Is the proof of Theorem 1.10 in Apostol's Calculus, Volume 1 incomplete?

Question

Theorem 1.10 in Apostol's Calculus, Volume 1 states that if $f$ is nonnegative and integrable on $[a, b]$, and $Q$ is the ordinate set of $f$ over $[a, b]$, then $Q$ is measurable and its area is equal to $\int_a^b f(x)\,dx$.

The ordinate set of a nonnegative function $f$ over $[a, b]$ is defined as $\{(x, y) : a \le x \le b,\;0 \le y \le f(x)\}$.

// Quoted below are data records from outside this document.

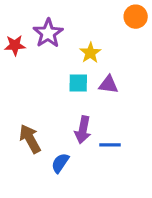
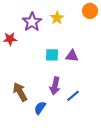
red star: (15, 45) -> (10, 39), moved
yellow star: (90, 53) -> (57, 18), moved
blue line: (110, 145) -> (73, 96), turned -40

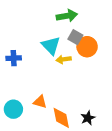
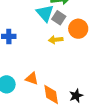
gray square: (75, 37) -> (59, 18), moved
cyan triangle: (51, 46) -> (45, 13), moved

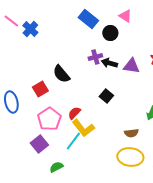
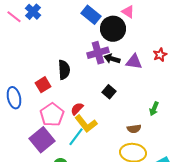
blue cross: (30, 29) -> (33, 12), moved
black circle: (110, 33) -> (113, 29), size x1.6
purple cross: (95, 57) -> (98, 53), size x1.5
black semicircle: (61, 74) -> (64, 70), turned -144
purple square: (39, 144) -> (42, 140), size x1.4

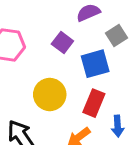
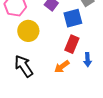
yellow circle: (50, 94) -> (28, 31), moved

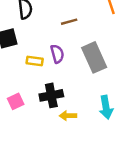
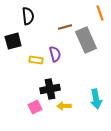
gray rectangle: (94, 57) -> (86, 40), moved
pink square: (16, 101) -> (35, 107), moved

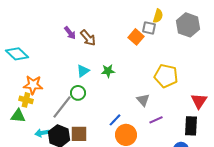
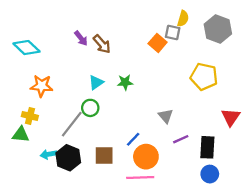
cyan diamond: (17, 54) -> (26, 48), moved
yellow pentagon: (166, 76) -> (204, 77), moved
orange star: (33, 85) -> (42, 86), moved
black rectangle: (191, 126) -> (207, 147), moved
brown square: (79, 134) -> (104, 155), moved

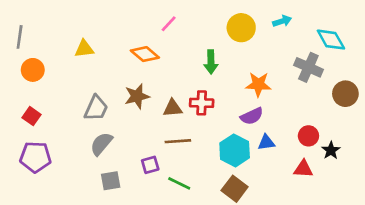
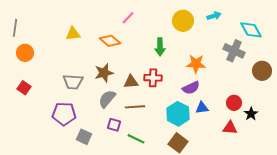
yellow triangle: (84, 49) -> (73, 34), moved
gray trapezoid: (96, 108) -> (73, 82), turned 70
gray semicircle: (101, 144) -> (107, 99), moved
purple pentagon: (35, 157) -> (64, 114), moved
purple square: (150, 165) -> (114, 125), turned 32
gray square: (111, 181) -> (84, 137), turned 35

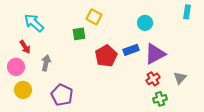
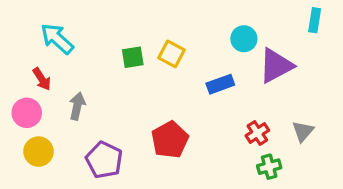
yellow square: (94, 17) -> (172, 54), moved
purple triangle: (155, 54) -> (276, 66), moved
red pentagon: (106, 56) -> (170, 140), moved

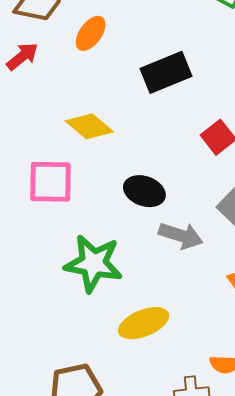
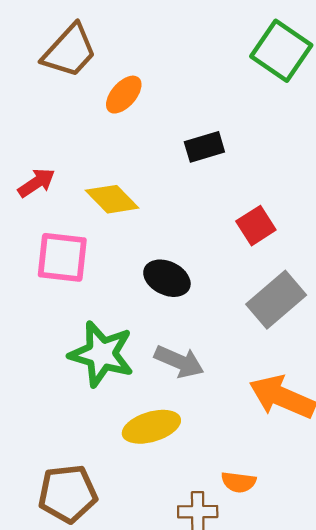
red arrow: (22, 56) -> (36, 183), moved
black rectangle: (166, 72) -> (204, 147), size x0.7
gray arrow: (181, 236) -> (179, 362), moved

The proof uses what Apostol calls the Exhaustion Property, which is the following axiom:

Let $Q$ be a set that can be enclosed between two step regions $S$ and $T$, so that

(1.1) $S \subseteq Q \subseteq T$.

If there is one and only one number $c$ which satisfies the inequalities $a(S) \le c \le a(T)$ for all step regions $S$ and $T$ satisfying (1.1), then $Q$ is measurable and $a(Q) = c$.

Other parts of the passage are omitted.